- Born: Victor Ayobami Ajayi July 14, 1988 (age 37) Jebba, Kwara State, Nigeria
- Education: Federal Polytechnic, Ilaro (OND);
- Occupations: Cybersecurity expert, musician

= Victor Ajayi =

Nigerian cybersecurity expert and musician

Victor Ajayi (born 14 July 1988) is a Nigerian cybersecurity expert and musician.

== Biography ==
Victor Ayobami Ajayi was born on 14 July 1988 at Jebba, Kwara State. Having spent his childhood years between Kwara state, Kogi State, Ogun State and Lagos State, Ajayi attended St. Peter's Nursery and Primary School, Mopa, Kogi State and Itolu Community High School, Ilaro, Ogun State for his primary and secondary education. Ajayi obtained his ordinary national diploma (OND) at Federal Polytechnic, Ilaro and Ladoke Akintola University of Technology (LAUTECH) for his bachelor's degree in Electrical / Electronics Engineering and Engineering Institute of Technology, for his master's degree in Industrial Automation.
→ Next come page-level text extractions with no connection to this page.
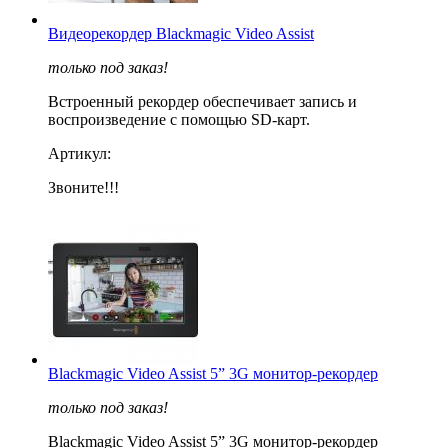
Видеорекордер Blackmagic Video Assist
только под заказ!
Встроенный рекордер обеспечивает запись и
воспроизведение с помощью SD-карт.
Артикул:
Звоните!!!
Blackmagic Video Assist 5” 3G монитор-рекордер
только под заказ!
Blackmagic Video Assist 5” 3G монитор-рекордер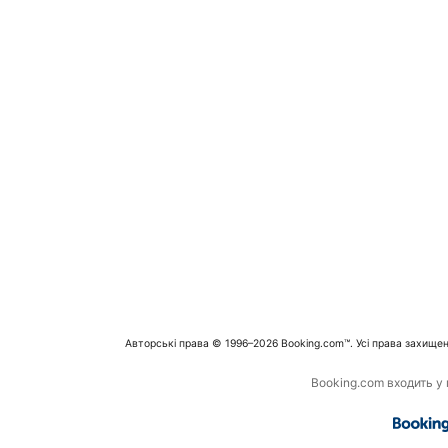
Авторські права © 1996–2026 Booking.com™. Усі права захищен
Booking.com входить у г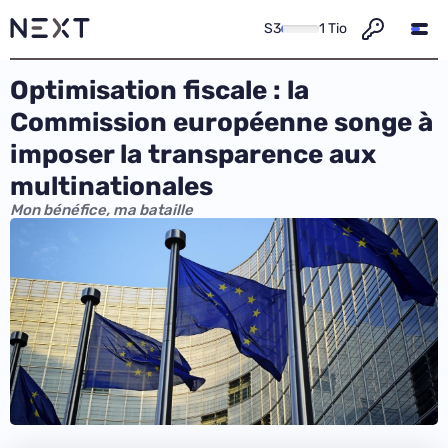
S3
1 Tio
Optimisation fiscale : la
Commission européenne songe à
imposer la transparence aux
multinationales
Mon bénéfice, ma bataille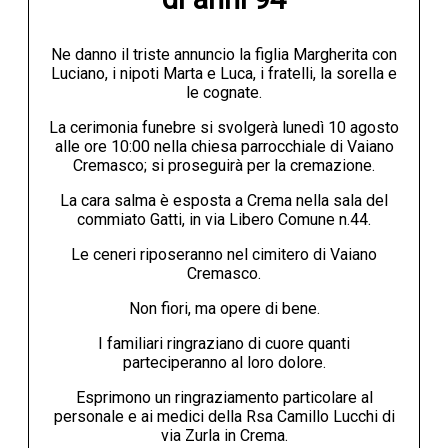
Ne danno il triste annuncio la figlia Margherita con
Luciano, i nipoti Marta e Luca, i fratelli, la sorella e
le cognate.
La cerimonia funebre si svolgerà lunedì 10 agosto
alle ore 10:00 nella chiesa parrocchiale di Vaiano
Cremasco; si proseguirà per la cremazione.
La cara salma è esposta a Crema nella sala del
commiato Gatti, in via Libero Comune n.44.
Le ceneri riposeranno nel cimitero di Vaiano
Cremasco.
Non fiori, ma opere di bene.
I familiari ringraziano di cuore quanti
parteciperanno al loro dolore.
Esprimono un ringraziamento particolare al
personale e ai medici della Rsa Camillo Lucchi di
via Zurla in Crema.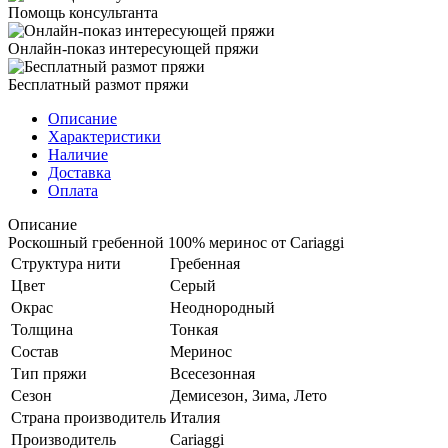
Помощь консультанта
Онлайн-показ интересующей пряжи
Бесплатный размот пряжи
Описание
Характеристики
Наличие
Доставка
Оплата
Описание
Роскошный гребенной 100% меринос от Cariaggi
Структура нити
Гребенная
Цвет
Серый
Окрас
Неоднородный
Толщина
Тонкая
Состав
Меринос
Тип пряжи
Всесезонная
Сезон
Демисезон, Зима, Лето
Страна производитель
Италия
Производитель
Cariaggi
Ajayi worked at Chevron Corporation from 2012 to 2021, as an instrument control system specialist, cyber security specialist and in his final years, a senior cyber security engineer. He later moved to Ernst & Young as a cyber security manager and left in December 2022. Since then, Ajayi has been working in private service while also serving as a cyber security mentor with Springboard, a US-based company.

As a musician, Ajayi goes by the name Veeesax.